The Henry County Commissioners have decided the local “wind ordinance” should be revisited and revised as needed.

Following nearly 90 minutes of discussion at Wednesday’s meeting of the county leaders, commissioner Butch Baker made a motion to have Henry County Planning Commission Zoning Administrator Darrin Jacobs develop a recommendation regarding the creation of a committee tasked with reviewing the existing wind energy conversion system (WECS) ordinance.

Jacobs is being asked to present his recommendation regarding creation of such a committee at the June 22 commissioners’ meeting. If the commissioners approve of the plan Jacobs presents, the committee would begin and complete the review process as quickly as possible.

“That committee would hold numerous public meetings, take input, research, look at what they need to do, check with surrounding counties and then come up with any modifications that they want to bring back to us for changes in the ordinance,” Baker explained.

Any suggested changes to the WECS ordinance would have to be approved and adopted by the commissioners before they went into effect.

Baker’s motion was seconded by commissioner Ed Yanos and passed unanimously.

The two wind farm projects sponsored by Apex and NextEra, which are already underway, would not be impacted by any future changes to the WECS ordinance.

Commissioner Kim Cronk broached the subject of reviewing the WECS ordinance. He noted the existing ordinance dates back to 2011 and said it should be reviewed and updated as needed.

“I think the wind ordinance should go back to the planning commission. They could develop a schedule for public meetings to receive public input to review the current ordinance that we have,” Cronk said.

Cronk suggested the planning commission be tasked with creating a review committee comprised of one representative from both the county council and the county commissioners, a representative from the economic development corporation, another from the planning commission, three farmers (one each from the southern, middle and northern parts of the county) and three non-farmers (also from the southern, middle and northern parts of the county).

Following that suggestion, several members of the large audience in attendance shared their thoughts about the possible development of wind farms in Henry County.
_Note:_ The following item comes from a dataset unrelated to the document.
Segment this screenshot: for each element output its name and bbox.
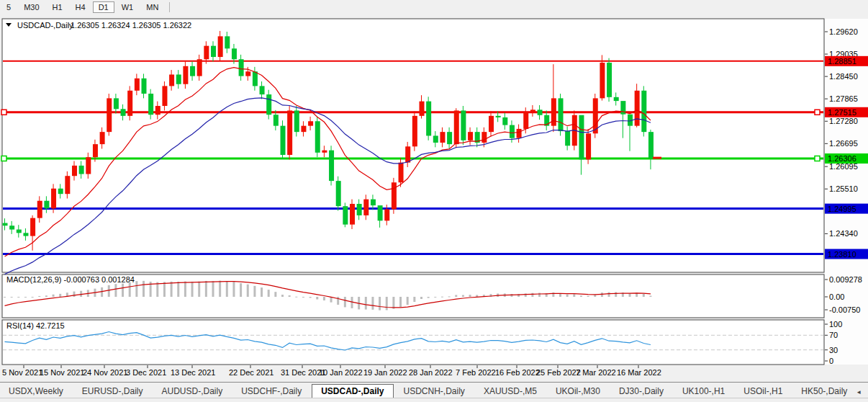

Not for the first time, concerns about potential adverse health effects resulting from wind turbine placement were voiced. A potential decrease in property values near wind turbine sites was also a point of contention. Several indicated they felt like their previously expressed concerns had fallen on deaf ears and that the county leaders weren’t listening to the people they were elected to represent.

Eventually, Cronk made a motion in keeping with the ordinance review process he had already expressed. That motion died for lack of a second. Both Yanos and Baker expressed reservations about dictating to the planning commission how a WECS ordinance review committee should be comprised. They noted that the planning commission successfully put together a committee to review the county’s CAFO (confined animal feeding operation) ordinance a couple of years ago and should be free to do likewise with respect to wind farms.

Cronk also suggested a committee be formed to consider an ordinance covering renewable energy sources other than wind. As an example, he pointed out the county currently has nothing on the books regarding development of solar farms. Baker said he agreed this issue needs addressed, but said the WECS ordinance should be a priority and no action regarding a renewable energy committee was taken at Wednesday’s meeting.